What is ‘consciousness’ and what does it look like in the brain?
I would not want to force a general definition of consciousness, but the one that is the most mysterious and still escapes explanation by conventional science is ‘subjective experience’. It is what the brain experiences in the first person, namely, our very experience of seeing, hearing, sensing, thinking, etc, that accompanies neural processing. In relation to the second question of what consciousness looks like in the brain, that is ‘the question’. Neural processing in the brain can be defined strictly within the realm of objectivity, and observed as neural firings when we insert a recording electrode, but the particular aspect that leads to the generation of subjective experience remains a deep mystery. In addition, exactly ‘how’ it leads to subjective experience is called the ‘explanatory gap’ or the ‘hard problem’. Some philosophers take the position that we may never solve this hard problem.

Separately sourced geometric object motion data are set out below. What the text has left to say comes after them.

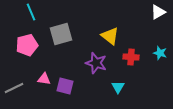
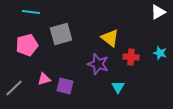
cyan line: rotated 60 degrees counterclockwise
yellow triangle: moved 2 px down
purple star: moved 2 px right, 1 px down
pink triangle: rotated 24 degrees counterclockwise
gray line: rotated 18 degrees counterclockwise
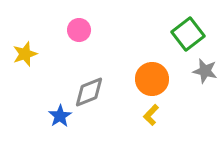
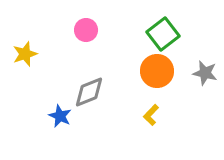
pink circle: moved 7 px right
green square: moved 25 px left
gray star: moved 2 px down
orange circle: moved 5 px right, 8 px up
blue star: rotated 15 degrees counterclockwise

Scientists and philosophers have been debating the nature of consciousness for centuries. How would your suggested procedure address some of their biggest questions?

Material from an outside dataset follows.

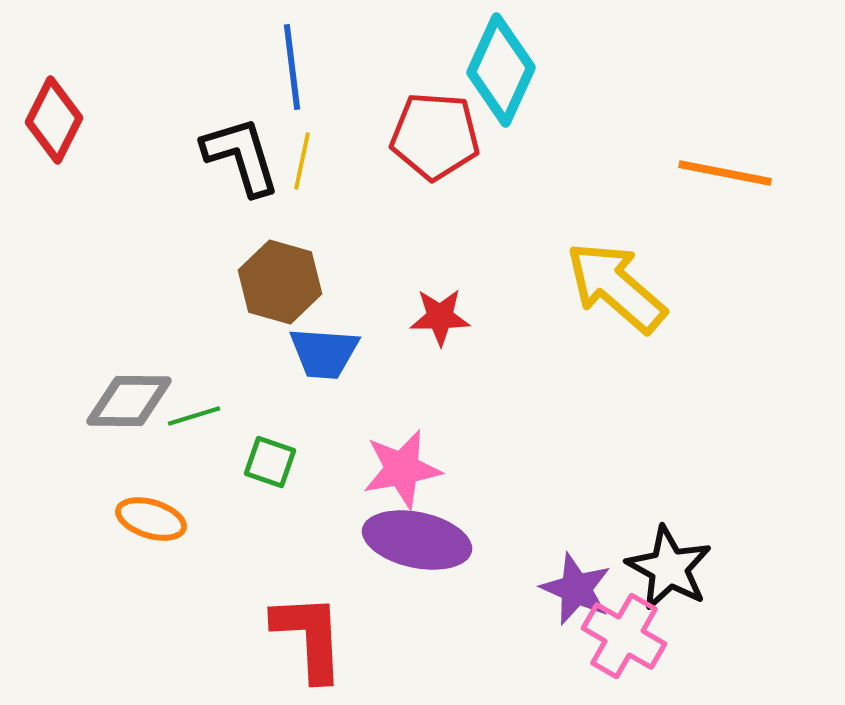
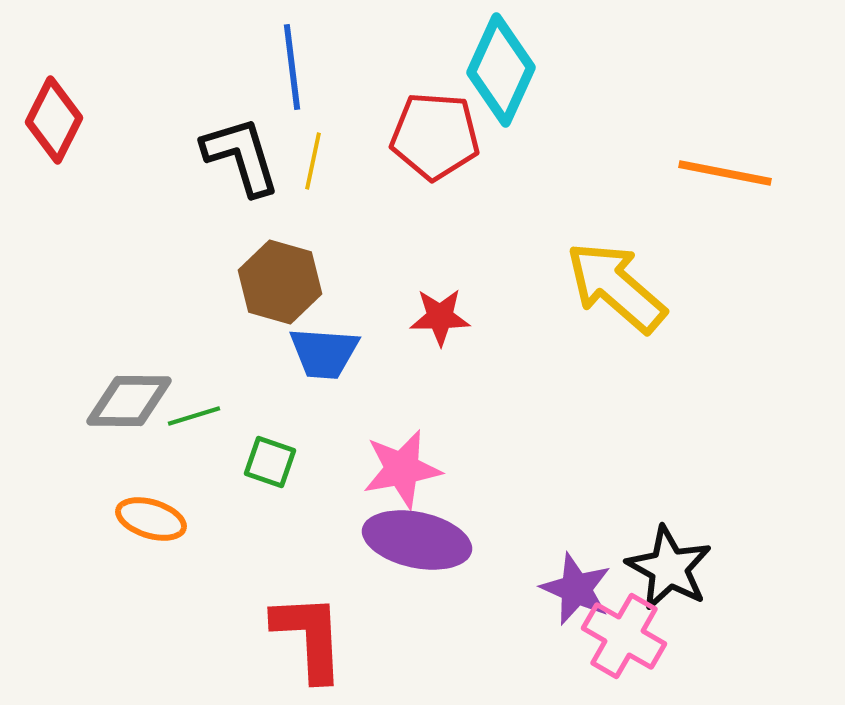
yellow line: moved 11 px right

My suggested procedure of mind uploading was originally proposed as a ‘test for machine consciousness’, a critical component for my approach to scientifically demystify consciousness. Natural laws, such as the principle of the constancy of light velocity, are vital to science. If we trace any scientific theory back to its origins, we will end up with these natural laws. If that is the case, we should take it for granted that the science of consciousness requires one too. As soon as we acknowledge its necessity, an experimentally verifiable rule that unquestionably links some aspect of neural dynamics to subjective experience, both the explanatory gap and the hard problem vanish into thin air. The problem is how we may experimentally validate natural laws of consciousness, as Sir Arthur Eddington validated Einstein’s relativity theory together with its foundation, the natural law of constancy of light velocity. Due to the lack of flexibility in running experiments on the biological brain where we know for sure that consciousness resides, I propose that we need to validate the natural law through the development of artificial consciousness. The proposed ‘test for machine consciousness’ is vital to such ‘analysis by synthesis’ approach, just as we may not have developed a flying machine on our airless moon without testing prototypes.

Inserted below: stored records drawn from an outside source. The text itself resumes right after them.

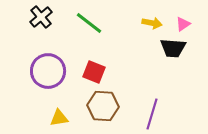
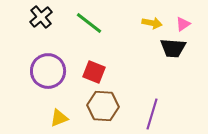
yellow triangle: rotated 12 degrees counterclockwise
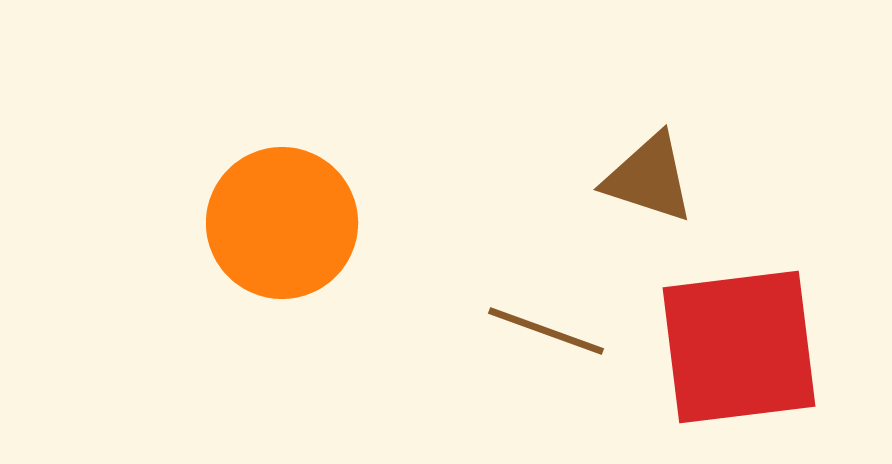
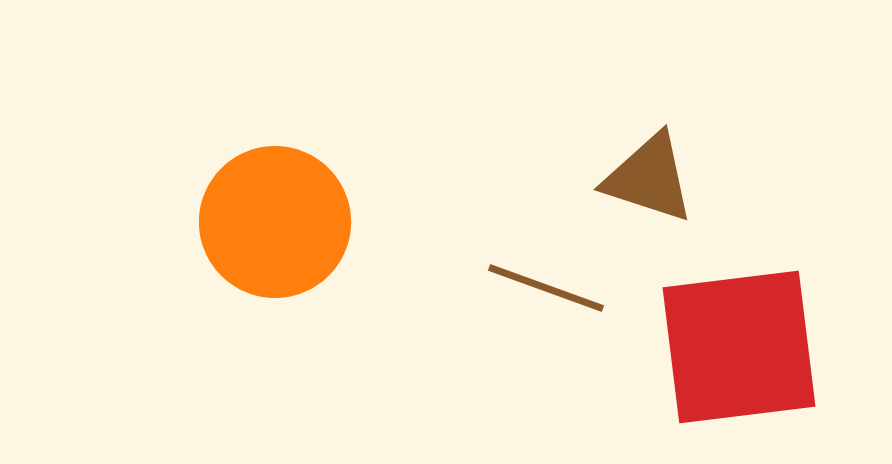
orange circle: moved 7 px left, 1 px up
brown line: moved 43 px up
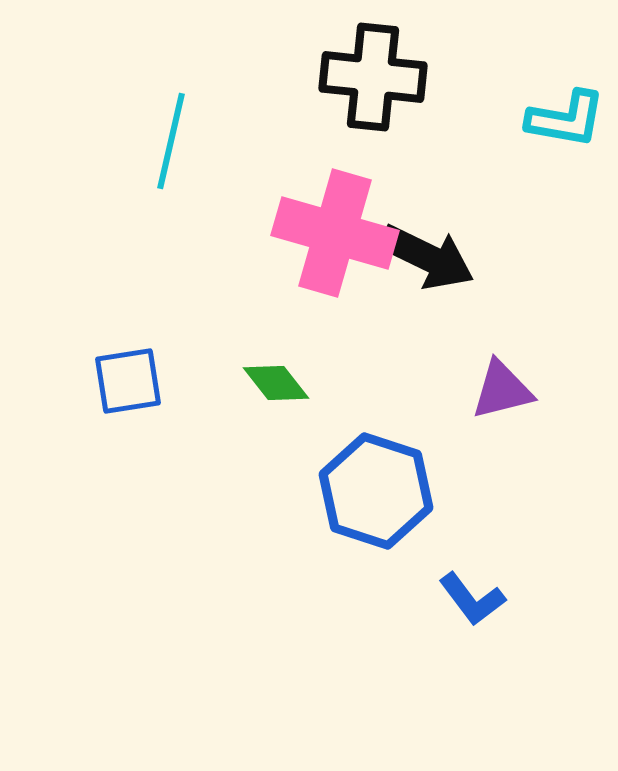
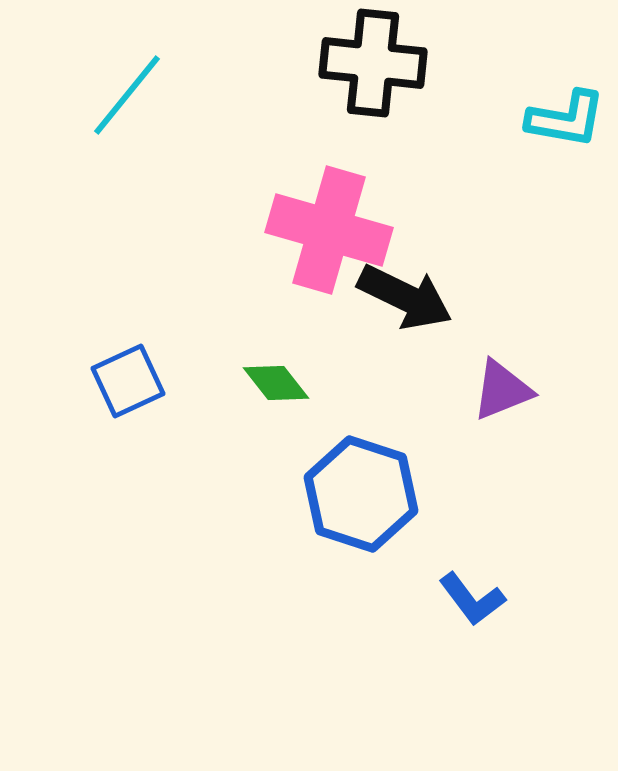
black cross: moved 14 px up
cyan line: moved 44 px left, 46 px up; rotated 26 degrees clockwise
pink cross: moved 6 px left, 3 px up
black arrow: moved 22 px left, 40 px down
blue square: rotated 16 degrees counterclockwise
purple triangle: rotated 8 degrees counterclockwise
blue hexagon: moved 15 px left, 3 px down
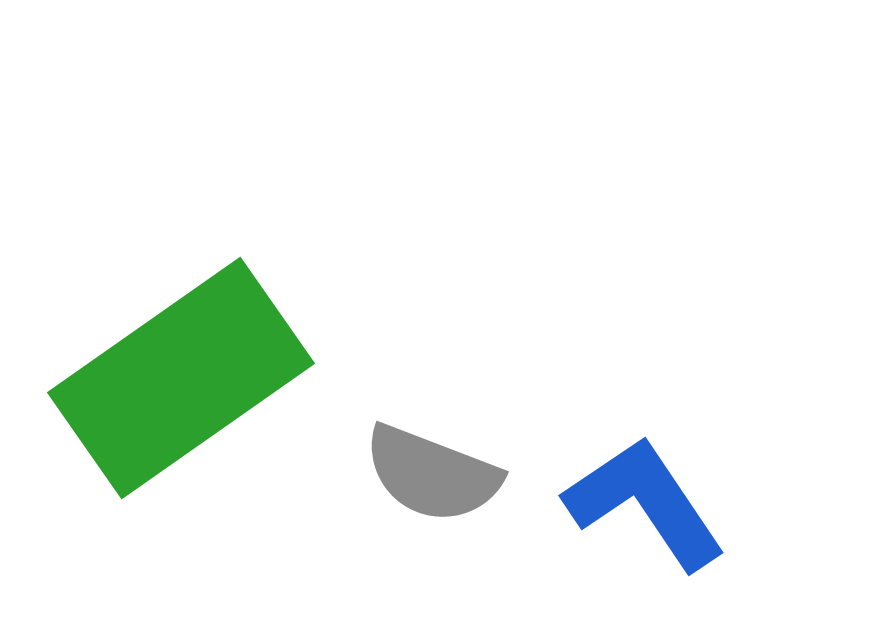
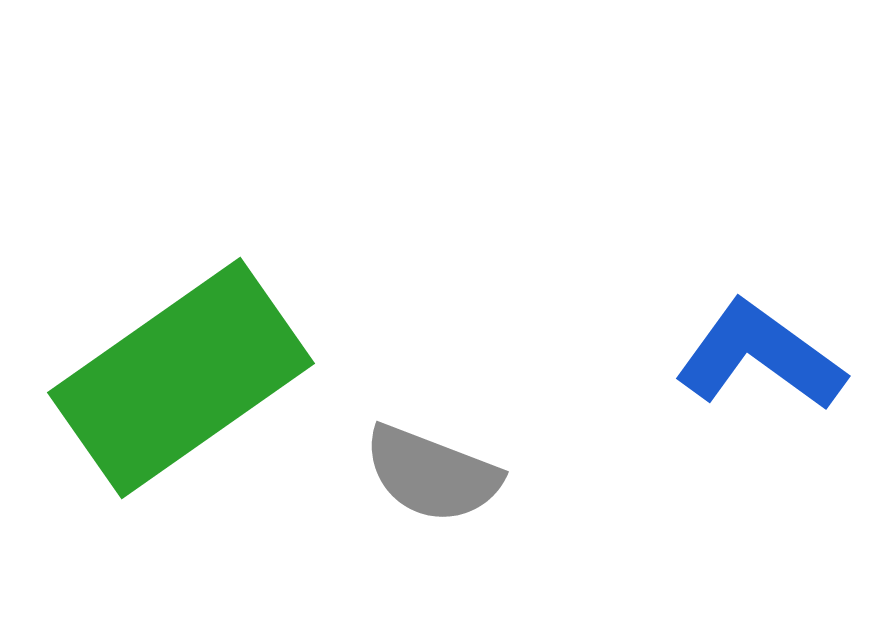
blue L-shape: moved 115 px right, 147 px up; rotated 20 degrees counterclockwise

What do you consider is the biggest challenge in mind uploading?
If we rely on simulated spiking neural networks as the ‘machine’ and all goes well with the development of the proposed brain–machine interface, we may have the hardware side ready in a decade or so. The actual challenge would be to tune the simulated spiking neural network to the point where its neural dynamics behave very much like mammalian brains, full of complex noise, etc, and likely, consciousness has emerged. The tuning process involves extraction of full qualitative synaptic connectivity from postmortem brains, realistic simulation of various types of neurons, and finally determining quantitative synaptic connectivity through the process of training as in modern deep learning using sensorimotor material.